**EXERCISE**
Find and return every line of the data that contains the word "motivación".

LISTED RECORDS: Begin

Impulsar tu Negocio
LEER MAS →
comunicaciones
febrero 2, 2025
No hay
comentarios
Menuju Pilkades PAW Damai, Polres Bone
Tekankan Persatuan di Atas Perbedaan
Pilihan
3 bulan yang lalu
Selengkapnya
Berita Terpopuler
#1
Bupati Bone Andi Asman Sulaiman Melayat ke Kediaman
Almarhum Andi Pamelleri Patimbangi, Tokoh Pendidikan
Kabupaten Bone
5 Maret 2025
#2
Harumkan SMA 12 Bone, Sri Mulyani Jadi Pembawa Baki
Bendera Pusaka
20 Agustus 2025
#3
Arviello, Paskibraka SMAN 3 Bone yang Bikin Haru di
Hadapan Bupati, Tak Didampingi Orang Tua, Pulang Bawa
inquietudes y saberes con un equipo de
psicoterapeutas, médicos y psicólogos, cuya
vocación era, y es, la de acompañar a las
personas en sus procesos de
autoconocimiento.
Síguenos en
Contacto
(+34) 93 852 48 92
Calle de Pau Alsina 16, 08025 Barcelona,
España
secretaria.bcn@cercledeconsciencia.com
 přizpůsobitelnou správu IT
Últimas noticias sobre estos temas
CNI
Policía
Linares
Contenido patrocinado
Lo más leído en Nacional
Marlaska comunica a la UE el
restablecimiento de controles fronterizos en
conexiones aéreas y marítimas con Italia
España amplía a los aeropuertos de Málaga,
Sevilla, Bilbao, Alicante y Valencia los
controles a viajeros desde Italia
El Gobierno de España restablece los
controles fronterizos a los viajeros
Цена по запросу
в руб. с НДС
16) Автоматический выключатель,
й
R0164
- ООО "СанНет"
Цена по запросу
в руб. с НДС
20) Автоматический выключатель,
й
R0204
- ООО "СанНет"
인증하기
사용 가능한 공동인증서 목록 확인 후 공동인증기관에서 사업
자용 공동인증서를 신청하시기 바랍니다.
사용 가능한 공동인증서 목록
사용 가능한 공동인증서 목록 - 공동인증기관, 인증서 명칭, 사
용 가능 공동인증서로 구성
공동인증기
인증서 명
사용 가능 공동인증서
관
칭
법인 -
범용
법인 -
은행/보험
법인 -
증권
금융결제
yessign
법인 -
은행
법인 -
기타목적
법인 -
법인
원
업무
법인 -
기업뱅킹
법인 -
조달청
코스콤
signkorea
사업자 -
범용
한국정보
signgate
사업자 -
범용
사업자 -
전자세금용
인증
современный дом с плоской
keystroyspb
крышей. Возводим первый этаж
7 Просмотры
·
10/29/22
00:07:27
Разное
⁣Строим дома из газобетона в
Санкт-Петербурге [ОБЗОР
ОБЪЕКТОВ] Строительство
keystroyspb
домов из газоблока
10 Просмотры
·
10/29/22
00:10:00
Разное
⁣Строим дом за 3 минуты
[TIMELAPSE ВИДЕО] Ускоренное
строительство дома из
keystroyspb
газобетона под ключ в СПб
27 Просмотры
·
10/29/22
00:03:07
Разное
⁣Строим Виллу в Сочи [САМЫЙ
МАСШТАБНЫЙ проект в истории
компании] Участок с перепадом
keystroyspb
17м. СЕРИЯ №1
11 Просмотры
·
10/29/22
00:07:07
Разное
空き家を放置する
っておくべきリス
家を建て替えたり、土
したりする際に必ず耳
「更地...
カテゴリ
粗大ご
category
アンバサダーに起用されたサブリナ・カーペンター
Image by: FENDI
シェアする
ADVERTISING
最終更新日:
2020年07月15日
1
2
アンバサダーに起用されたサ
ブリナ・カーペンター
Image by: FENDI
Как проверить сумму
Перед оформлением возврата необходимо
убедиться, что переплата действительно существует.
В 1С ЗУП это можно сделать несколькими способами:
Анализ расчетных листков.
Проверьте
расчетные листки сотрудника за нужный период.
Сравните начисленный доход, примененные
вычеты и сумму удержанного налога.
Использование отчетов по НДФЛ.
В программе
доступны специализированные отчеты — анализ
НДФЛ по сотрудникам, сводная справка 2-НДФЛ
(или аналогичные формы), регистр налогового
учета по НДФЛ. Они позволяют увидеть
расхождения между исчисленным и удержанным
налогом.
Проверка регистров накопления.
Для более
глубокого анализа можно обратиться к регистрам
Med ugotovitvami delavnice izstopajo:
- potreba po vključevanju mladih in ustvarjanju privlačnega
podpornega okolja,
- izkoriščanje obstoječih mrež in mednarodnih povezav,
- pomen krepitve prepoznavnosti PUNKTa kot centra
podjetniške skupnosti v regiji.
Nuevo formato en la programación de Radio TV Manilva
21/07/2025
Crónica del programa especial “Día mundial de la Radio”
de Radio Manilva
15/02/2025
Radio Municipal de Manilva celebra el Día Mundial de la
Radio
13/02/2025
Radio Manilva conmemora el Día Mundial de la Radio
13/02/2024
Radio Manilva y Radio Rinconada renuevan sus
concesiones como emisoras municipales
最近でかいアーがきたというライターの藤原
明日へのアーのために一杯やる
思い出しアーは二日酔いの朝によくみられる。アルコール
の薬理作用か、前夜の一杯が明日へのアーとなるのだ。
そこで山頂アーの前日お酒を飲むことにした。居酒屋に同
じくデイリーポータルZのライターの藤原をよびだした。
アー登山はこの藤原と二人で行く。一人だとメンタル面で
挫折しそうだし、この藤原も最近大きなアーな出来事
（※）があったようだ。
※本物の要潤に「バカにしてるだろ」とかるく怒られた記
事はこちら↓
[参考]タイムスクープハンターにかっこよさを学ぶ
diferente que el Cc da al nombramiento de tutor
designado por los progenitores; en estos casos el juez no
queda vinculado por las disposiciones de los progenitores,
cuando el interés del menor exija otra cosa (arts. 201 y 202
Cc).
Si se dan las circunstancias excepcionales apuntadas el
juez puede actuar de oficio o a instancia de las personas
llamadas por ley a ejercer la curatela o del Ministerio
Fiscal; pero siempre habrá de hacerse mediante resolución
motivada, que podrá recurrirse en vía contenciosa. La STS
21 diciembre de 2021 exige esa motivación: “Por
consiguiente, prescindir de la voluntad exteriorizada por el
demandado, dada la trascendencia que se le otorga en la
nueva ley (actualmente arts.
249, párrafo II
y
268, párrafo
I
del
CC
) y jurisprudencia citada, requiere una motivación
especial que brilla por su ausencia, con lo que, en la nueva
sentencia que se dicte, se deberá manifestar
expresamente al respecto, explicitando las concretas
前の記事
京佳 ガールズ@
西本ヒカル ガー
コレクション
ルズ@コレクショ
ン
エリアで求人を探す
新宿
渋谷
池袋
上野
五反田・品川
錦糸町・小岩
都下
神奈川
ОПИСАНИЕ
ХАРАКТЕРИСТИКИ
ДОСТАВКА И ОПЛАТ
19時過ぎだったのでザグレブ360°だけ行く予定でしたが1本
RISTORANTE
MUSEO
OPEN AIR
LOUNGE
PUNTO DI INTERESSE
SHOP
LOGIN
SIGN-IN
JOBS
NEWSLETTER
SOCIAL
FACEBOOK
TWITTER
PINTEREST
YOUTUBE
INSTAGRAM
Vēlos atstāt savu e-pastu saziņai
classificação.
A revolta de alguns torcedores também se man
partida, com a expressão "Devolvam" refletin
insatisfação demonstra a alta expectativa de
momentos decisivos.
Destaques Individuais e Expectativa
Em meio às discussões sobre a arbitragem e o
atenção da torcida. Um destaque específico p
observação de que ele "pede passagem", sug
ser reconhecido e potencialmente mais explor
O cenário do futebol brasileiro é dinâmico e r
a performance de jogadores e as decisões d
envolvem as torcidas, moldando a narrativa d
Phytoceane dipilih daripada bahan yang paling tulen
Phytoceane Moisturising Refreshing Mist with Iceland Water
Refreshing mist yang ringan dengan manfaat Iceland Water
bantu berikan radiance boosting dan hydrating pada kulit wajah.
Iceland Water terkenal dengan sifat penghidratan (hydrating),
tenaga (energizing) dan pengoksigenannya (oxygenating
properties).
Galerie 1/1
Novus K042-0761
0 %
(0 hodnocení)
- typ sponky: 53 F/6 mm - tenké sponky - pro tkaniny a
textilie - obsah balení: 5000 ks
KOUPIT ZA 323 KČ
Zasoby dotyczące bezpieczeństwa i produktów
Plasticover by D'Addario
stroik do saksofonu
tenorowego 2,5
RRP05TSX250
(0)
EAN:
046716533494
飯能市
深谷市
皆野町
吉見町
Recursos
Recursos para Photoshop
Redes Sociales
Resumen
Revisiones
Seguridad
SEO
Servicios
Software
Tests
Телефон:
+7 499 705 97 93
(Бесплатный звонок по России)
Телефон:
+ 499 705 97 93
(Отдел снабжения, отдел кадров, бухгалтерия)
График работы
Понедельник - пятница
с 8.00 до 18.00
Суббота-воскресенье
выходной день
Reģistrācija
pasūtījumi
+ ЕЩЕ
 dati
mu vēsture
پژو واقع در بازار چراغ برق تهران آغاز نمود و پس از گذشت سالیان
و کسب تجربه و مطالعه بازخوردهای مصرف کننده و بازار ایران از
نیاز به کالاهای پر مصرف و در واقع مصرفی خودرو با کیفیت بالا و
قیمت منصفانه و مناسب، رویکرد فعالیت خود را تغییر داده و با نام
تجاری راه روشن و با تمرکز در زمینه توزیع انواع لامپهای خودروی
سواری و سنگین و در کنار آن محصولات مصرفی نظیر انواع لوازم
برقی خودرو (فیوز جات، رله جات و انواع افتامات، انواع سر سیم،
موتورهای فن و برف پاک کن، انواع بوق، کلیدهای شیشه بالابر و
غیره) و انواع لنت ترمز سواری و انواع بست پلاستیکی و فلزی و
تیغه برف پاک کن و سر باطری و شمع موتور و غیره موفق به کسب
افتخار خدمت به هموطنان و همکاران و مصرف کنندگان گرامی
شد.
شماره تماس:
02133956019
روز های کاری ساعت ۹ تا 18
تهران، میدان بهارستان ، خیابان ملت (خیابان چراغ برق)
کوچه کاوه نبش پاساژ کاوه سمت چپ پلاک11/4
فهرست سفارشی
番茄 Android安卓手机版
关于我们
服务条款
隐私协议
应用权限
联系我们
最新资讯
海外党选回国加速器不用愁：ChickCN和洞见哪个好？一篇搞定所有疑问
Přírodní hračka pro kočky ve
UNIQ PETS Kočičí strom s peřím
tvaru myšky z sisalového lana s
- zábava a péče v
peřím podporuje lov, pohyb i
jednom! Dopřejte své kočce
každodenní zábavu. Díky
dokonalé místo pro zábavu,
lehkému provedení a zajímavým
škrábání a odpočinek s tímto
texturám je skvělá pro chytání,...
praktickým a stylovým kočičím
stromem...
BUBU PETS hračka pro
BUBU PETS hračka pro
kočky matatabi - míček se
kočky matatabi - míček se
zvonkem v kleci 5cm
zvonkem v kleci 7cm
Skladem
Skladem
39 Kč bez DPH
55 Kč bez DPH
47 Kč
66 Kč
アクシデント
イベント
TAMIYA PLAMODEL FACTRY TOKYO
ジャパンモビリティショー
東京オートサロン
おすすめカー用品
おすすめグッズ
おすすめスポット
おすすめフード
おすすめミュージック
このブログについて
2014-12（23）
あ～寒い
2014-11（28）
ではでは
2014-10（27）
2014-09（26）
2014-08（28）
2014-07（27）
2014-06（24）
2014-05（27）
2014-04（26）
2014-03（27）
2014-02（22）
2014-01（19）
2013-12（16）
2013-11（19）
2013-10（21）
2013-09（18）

LISTED RECORDS: End

**WRITTEN SOLUTION**
21 diciembre de 2021 exige esa motivación: “Por
) y jurisprudencia citada, requiere una motivación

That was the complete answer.